Dengan ikon ”pendidikan”, nuansa pendidikan di Jawa Barat bakal terasa kental dibandingkan daerah lain. Fasilitas pendidikan berupa gedung-gedung sekolah yang representatif, juga ditunjang sarana pendukung, seperti: perpustakaan umum, museum, lembaga penelitian, bengkel kerja, galeri, toko buku, fasilitas internet, dsb menjadi pemandangan umum dijumpai. Nuansa intelektualitas dan akademis pun tercipta dengan semaraknya seminar, lokakarya, diskusi, lomba sains, pentas seni, pameran dan launching buku, dsb yang bisa diakses masyarakat luas.
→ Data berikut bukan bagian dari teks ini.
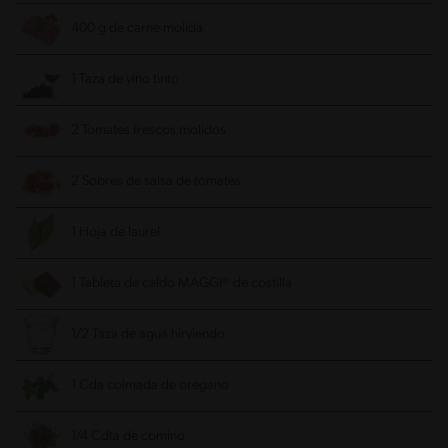
400 g de carne molida
1 Taza de vino tinto
2 Tomates frescos molidos
2 Sobres de salsa de tomates
1 Hoja de laurel
1 Tableta de caldo MAGGI® de costilla
1/2 Taza de agua hirviendo
1 Cda colmada de orégano
1/4 Cdta de comino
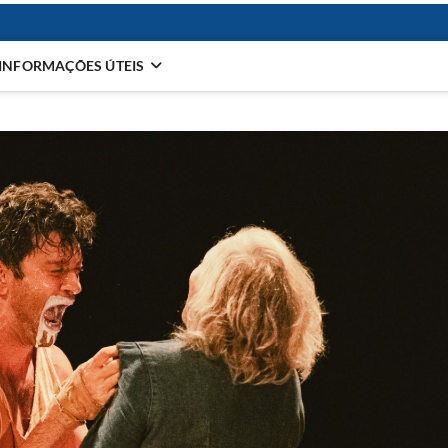
INFORMAÇÕES ÚTEIS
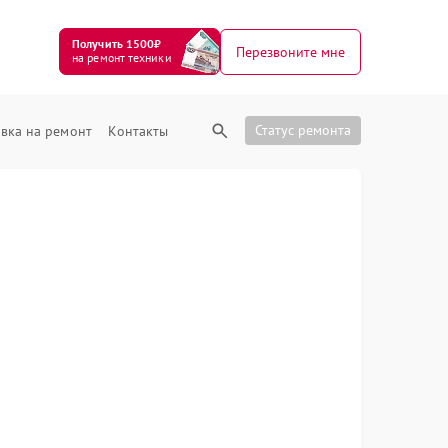
Получить 1500₽
Перезвоните мне
на ремонт техники
Статус ремонта
вка на ремонт
Контакты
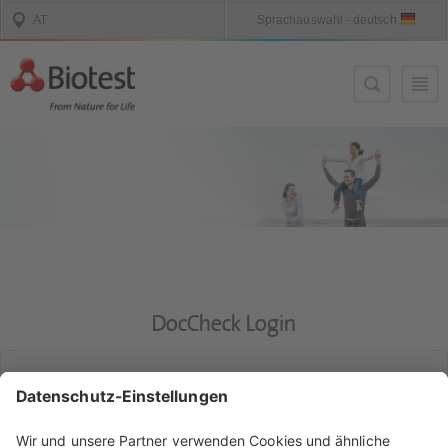
DocCheck Login
DocCheck
Diese Seite enthält Informationen für medizinische Fachkreise.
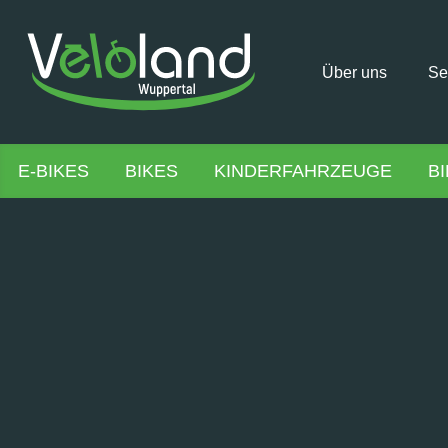
Über uns
Se
E-BIKES
BIKES
KINDERFAHRZEUGE
B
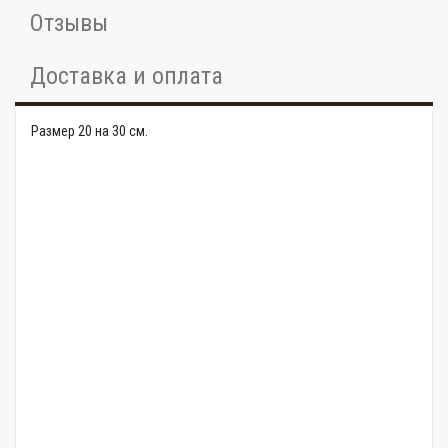
Отзывы
Доставка и оплата
Размер 20 на 30 см.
Habituasi ini menyentuh kalangan swasta berpartisipasi memberikan beasiswa, kemudahan magang (praktik kerja), sponsor kegiatan pendidikan, dan secara-timbal balik mereka memperoleh keuntungan, tersedianya tenaga berkualitas yang dihasilkan lembaga pendidikan.

Semua itu adalah tantangan yang memerlukan perubahan mind-set program pembangunan ke depan. Dengan pendidikan bermutu diperoleh manusia unggul, berdaya saing dan kompetitif, sehingga rakyat Jawa Barat siap menghadapi era persaingan global sekalipun.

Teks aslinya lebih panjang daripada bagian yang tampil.